[Opening Information given section]

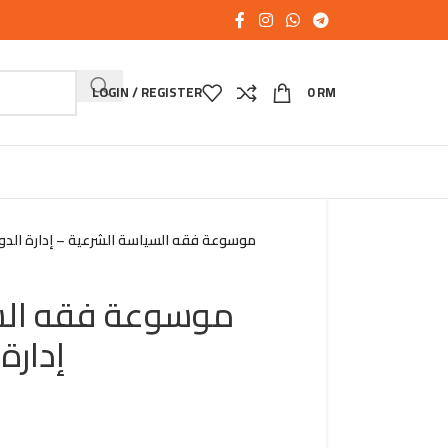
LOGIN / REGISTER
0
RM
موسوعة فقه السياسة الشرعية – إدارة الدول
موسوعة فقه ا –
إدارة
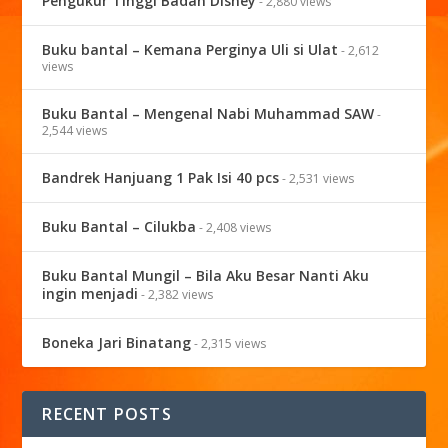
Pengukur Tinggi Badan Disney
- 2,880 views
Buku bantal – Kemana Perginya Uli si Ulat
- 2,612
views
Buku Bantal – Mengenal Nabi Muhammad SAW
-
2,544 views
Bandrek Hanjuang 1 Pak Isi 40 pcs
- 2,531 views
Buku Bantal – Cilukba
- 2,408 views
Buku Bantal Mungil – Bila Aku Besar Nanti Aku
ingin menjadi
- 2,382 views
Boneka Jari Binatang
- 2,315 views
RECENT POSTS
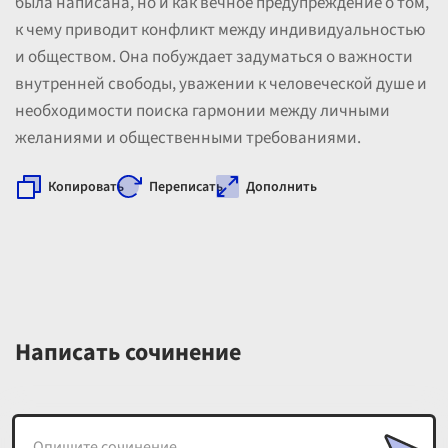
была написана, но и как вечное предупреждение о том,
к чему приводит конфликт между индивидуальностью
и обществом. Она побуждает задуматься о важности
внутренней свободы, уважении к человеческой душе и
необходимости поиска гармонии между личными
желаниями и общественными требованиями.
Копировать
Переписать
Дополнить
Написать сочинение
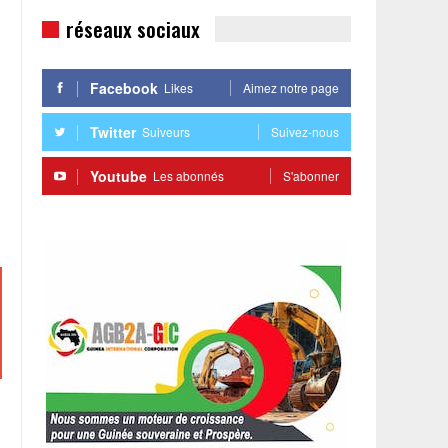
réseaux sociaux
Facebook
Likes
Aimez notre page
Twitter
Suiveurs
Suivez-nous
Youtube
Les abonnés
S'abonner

[Closing Information given section]

◆ **What is expected**:
Leave out any pictures, please, and quote only the lines from the top of the data through the line that contains "необходимости поиска гармонии между личными".

◆ **Exercise answer**:
LOGIN / REGISTER
0
RM
موسوعة فقه السياسة الشرعية – إدارة الدول
موسوعة فقه ا –
إدارة
Pengukur Tinggi Badan Disney
- 2,880 views
Buku bantal – Kemana Perginya Uli si Ulat
- 2,612
views
Buku Bantal – Mengenal Nabi Muhammad SAW
-
2,544 views
Bandrek Hanjuang 1 Pak Isi 40 pcs
- 2,531 views
Buku Bantal – Cilukba
- 2,408 views
Buku Bantal Mungil – Bila Aku Besar Nanti Aku
ingin menjadi
- 2,382 views
Boneka Jari Binatang
- 2,315 views
RECENT POSTS
была написана, но и как вечное предупреждение о том,
к чему приводит конфликт между индивидуальностью
и обществом. Она побуждает задуматься о важности
внутренней свободы, уважении к человеческой душе и
необходимости поиска гармонии между личными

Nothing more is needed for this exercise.